Were they beneficiaries of the ample number of high draft picks accumulated as a “benefit” of being so awful for so long?

Are there ancillary aspects to the surge from baseball purgatory to a case study of how to run a team properly?

Is it all of the above?

Jonah Keri answers all of these questions and more in The Extra 2%: How Wall Street Strategies Took a Major League Baseball Team from Worst to First.

Stuck in a small market with an atrocious and difficult to access stadium; a history of heinous on-field results and rotten off-field behavior; awful front office decisionmaking; and an owner who micromanaged and alienated civic leaders and local businesses, the heretofore named Devil Rays were a laughingstock like no other.

There was no hope; no future; no reason to pay attention to them…until they were taken over by a young, fearless and energetic group led by Stuart Sternberg.

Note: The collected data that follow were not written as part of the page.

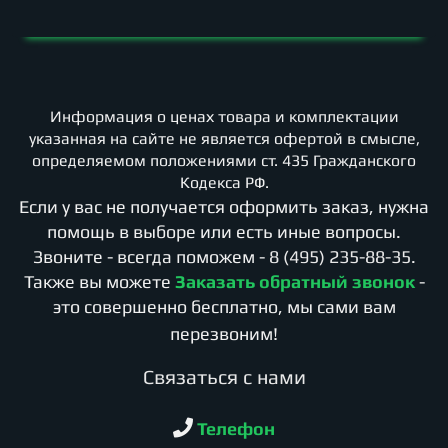
Информация о ценах товара и комплектации
указанная на сайте не является офертой в смысле,
определяемом положениями ст. 435 Гражданского
Кодекса РФ.
Если у вас не получается оформить заказ, нужна
помощь в выборе или есть иные вопросы.
Звоните - всегда поможем -
8 (495) 235-88-35
.
Также вы можете
Заказать обратный звонок
-
это совершенно бесплатно, мы сами вам
перезвоним!
Cвязаться с нами
Телефон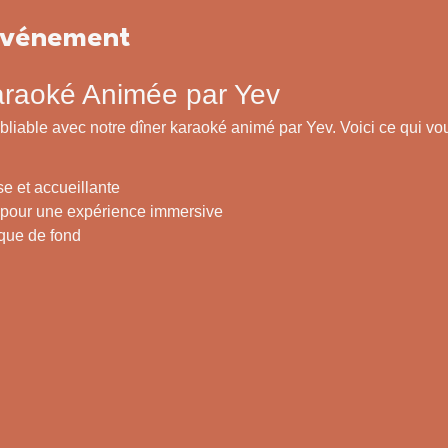
'événement
araoké Animée par Yev
bliable avec notre dîner karaoké animé par Yev. Voici ce qui vou
 et accueillante
 pour une expérience immersive
que de fond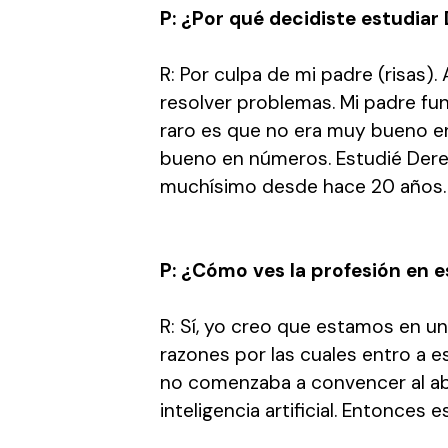
P: ¿Por qué decidiste estudiar
R: Por culpa de mi padre (risas)
resolver problemas. Mi padre fu
raro es que no era muy bueno en
bueno en números. Estudié Dere
muchísimo desde hace 20 años.
P: ¿Cómo ves la profesión en
R: Sí, yo creo que estamos en 
razones por las cuales entro a e
no comenzaba a convencer al abo
inteligencia artificial. Entonces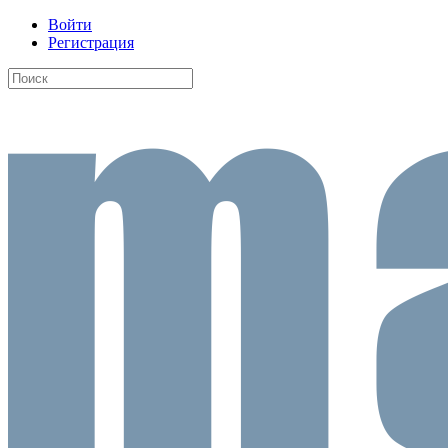
Войти
Регистрация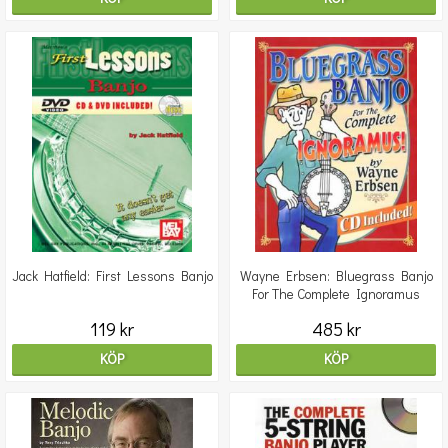
Jack Hatfield: First Lessons Banjo
Wayne Erbsen: Bluegrass Banjo
For The Complete Ignoramus
119 kr
485 kr
KÖP
KÖP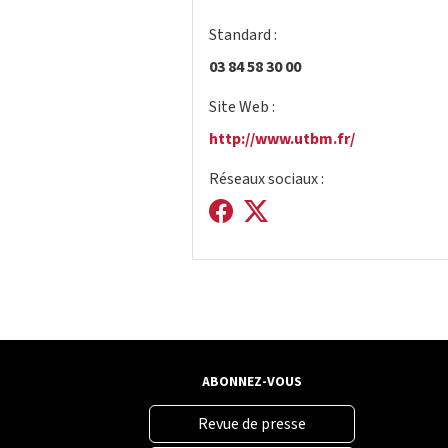
Standard :
03 84 58 30 00
Site Web :
http://www.utbm.fr/
Réseaux sociaux :
ABONNEZ-VOUS
Revue de presse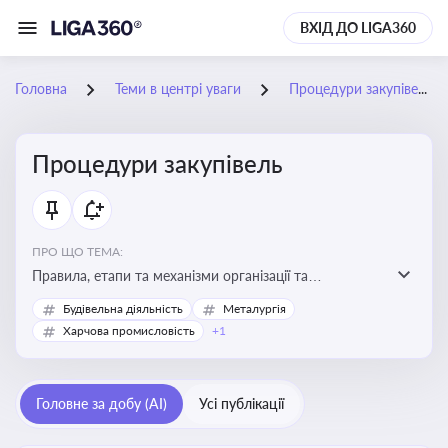
ВХІД ДО LIGA360
Головна
Теми в центрі уваги
Процедури закупівель
Процедури закупівель
ПРО ЩО ТЕМА:
Правила, етапи та механізми організації та
проведення закупівель товарів, робіт та послуг за
Будівельна діяльність
Металургія
державні чи публічні кошти
Харчова промисловість
+1
Головне за добу (AI)
Усі публікації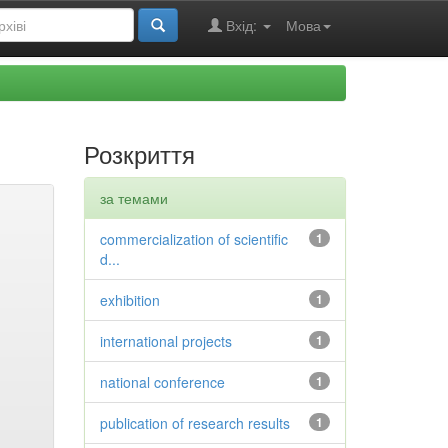
Вхід:
Мова
Розкриття
за темами
commercialization of scientific
1
d...
exhibition
1
international projects
1
national conference
1
publication of research results
1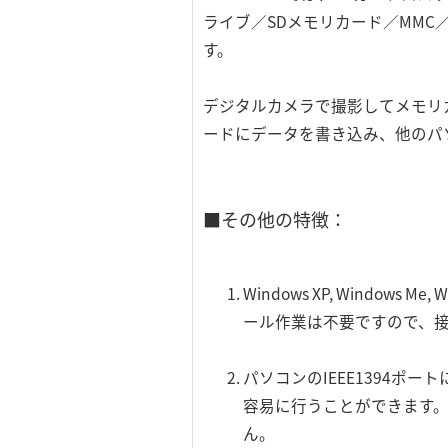
ライブ／SDメモリカード／MM
す。
デジタルカメラで撮影してメモリ
ードにデータを書き込み、他のパ
■その他の特徴：
Windows XP, Windo
ール作業は不要ですので、
パソコンのIEEE1394
容易に行うことができます。
ん。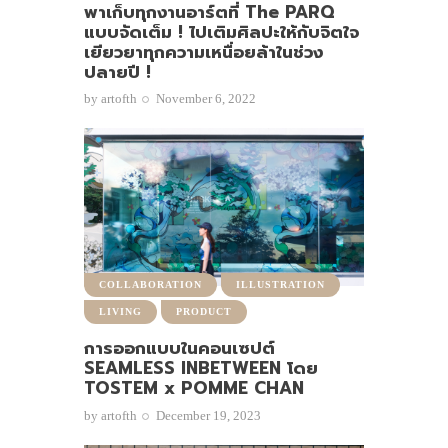
พาเก็บทุกงานอาร์ตที่ The PARQ
แบบจัดเต็ม ! ไปเติมศิลปะให้กับจิตใจ
เยียวยาทุกความเหนื่อยล้าในช่วง
ปลายปี !
by
artofth
November 6, 2022
COLLABORATION
ILLUSTRATION
LIVING
PRODUCT
การออกแบบในคอนเซปต์
SEAMLESS INBETWEEN โดย
TOSTEM x POMME CHAN
by
artofth
December 19, 2023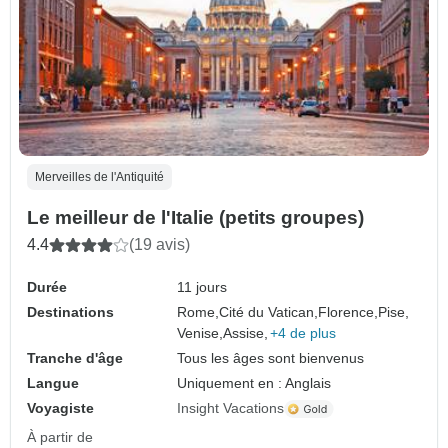
Merveilles de l'Antiquité
Le meilleur de l'Italie (petits groupes)
4.4
(19 avis)
Durée
11 jours
Destinations
Rome,
Cité du Vatican,
Florence,
Pise,
Venise,
Assise,
+4 de plus
Tranche d'âge
Tous les âges sont bienvenus
Langue
Uniquement en : Anglais
Voyagiste
Insight Vacations
À partir de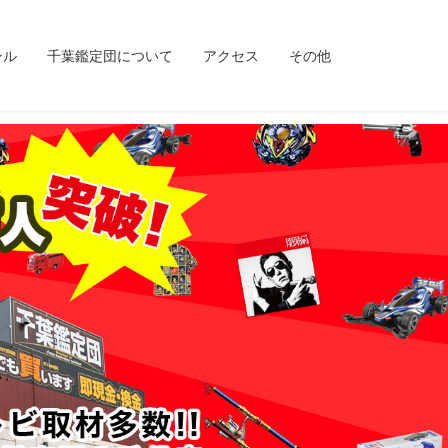
ンル
千葉鑑定団について
アクセス
その他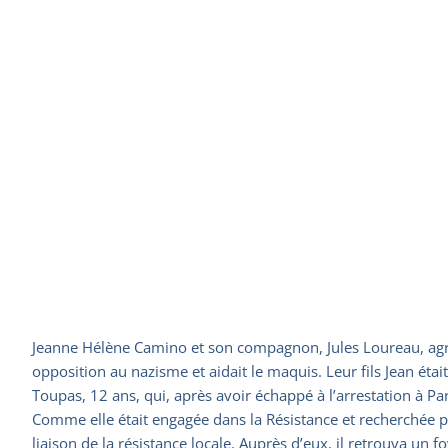
Jeanne Hélène Camino et son compagnon, Jules Loureau, agricu
opposition au nazisme et aidait le maquis. Leur fils Jean étai
Toupas, 12 ans, qui, après avoir échappé à l’arrestation à P
Comme elle était engagée dans la Résistance et recherchée par
liaison de la résistance locale. Auprès d’eux, il retrouva un f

Foregoing what had failed in the past for the Devil Rays and other clubs, sifting through what worked and didn’t work by cutting to the heart of what makes a successful player, team and organization, the newly named Rays have become the blueprint on how to run a baseball team whether in large or small market.

What was the secret?

Those who are invested deeply in stats see the Rays as a validation of their way of doing things with cold, objective reasoning; old-school thinkers point to the high draft picks, speed, pitching and defense that would’ve made John McGraw proud; others (myself included before reading the book) feel that the Rays turnaround began in earnest once they stopped tolerating players like Elijah Dukes, Josh Hamilton and Delmon Young whose behaviors on and off the field led to the perception that the Rays were like the lawless deserts of Yemen—anything goes with no one willing to put a stop to it. They also stopped bowing to the Yankees and Red Sox as evidenced by the willingness to get into on-field scraps with both.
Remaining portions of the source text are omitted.